◆ **THE PROBLEM**
Below is a block of records; return all of them exactly, but without the images.

◆ **TASK MATERIAL**

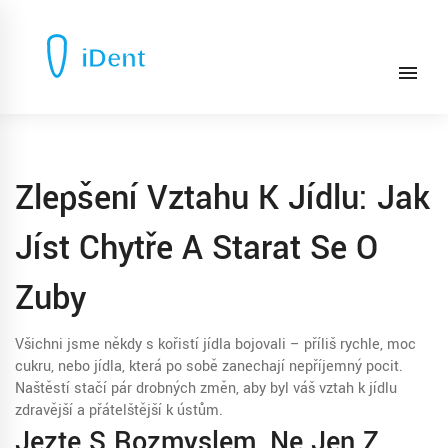
Zlepšení Vztahu K Jídlu: Jak
Jíst Chytře A Starat Se O
Zuby
Všichni jsme někdy s kořistí jídla bojovali – příliš rychle, moc
cukru, nebo jídla, která po sobě zanechají nepříjemný pocit.
Naštěstí stačí pár drobných změn, aby byl váš vztah k jídlu
zdravější a přátelštější k ústům.
Jezte S Rozmyslem, Ne Jen Z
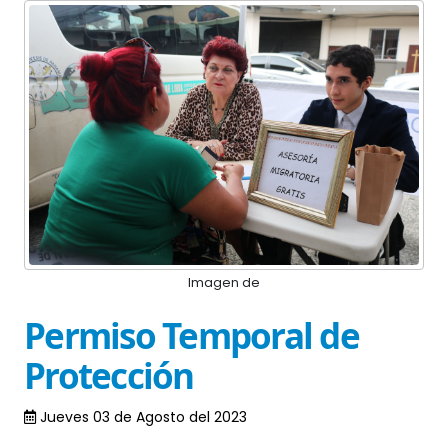
Imagen de
Permiso Temporal de
Protección
Jueves 03 de Agosto del 2023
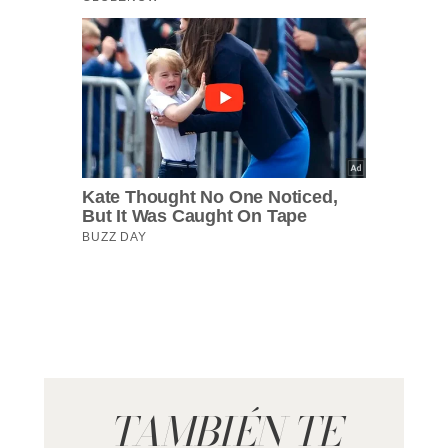
TAMBIÉN TE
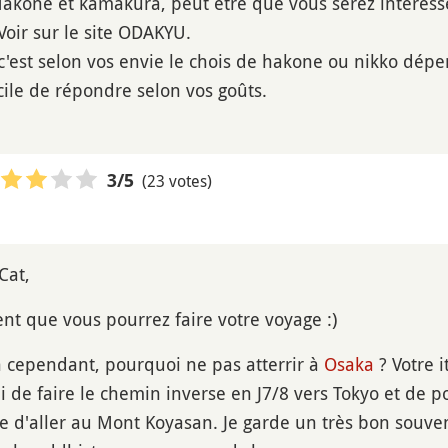
 Hakone et kamakura, peut être que vous serez intéres
 Voir sur le site ODAKYU.
est selon vos envie le chois de hakone ou nikko dépe
fficile de répondre selon vos goûts.
(23 votes)
3
/5
Cat,
ent que vous pourrez faire votre voyage :)
n cependant, pourquoi ne pas atterrir à
Osaka
? Votre i
i de faire le chemin inverse en J7/8 vers Tokyo et de po
 d'aller au Mont Koyasan. Je garde un très bon souvenir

◆ **ANSWER BOX**
Zlepšení Vztahu K Jídlu: Jak
Jíst Chytře A Starat Se O
Zuby
Všichni jsme někdy s kořistí jídla bojovali – příliš rychle, moc
cukru, nebo jídla, která po sobě zanechají nepříjemný pocit.
Naštěstí stačí pár drobných změn, aby byl váš vztah k jídlu
zdravější a přátelštější k ústům.
Jezte S Rozmyslem, Ne Jen Z
Imagen de
Permiso Temporal de
Protección
Jueves 03 de Agosto del 2023
TAMBIÉN TE
 Hakone et kamakura, peut être que vous serez intéres
 Voir sur le site ODAKYU.
est selon vos envie le chois de hakone ou nikko dépe
fficile de répondre selon vos goûts.
(23 votes)
3
/5
Cat,
ent que vous pourrez faire votre voyage :)
n cependant, pourquoi ne pas atterrir à
Osaka
? Votre i
i de faire le chemin inverse en J7/8 vers Tokyo et de po
 d'aller au Mont Koyasan. Je garde un très bon souvenir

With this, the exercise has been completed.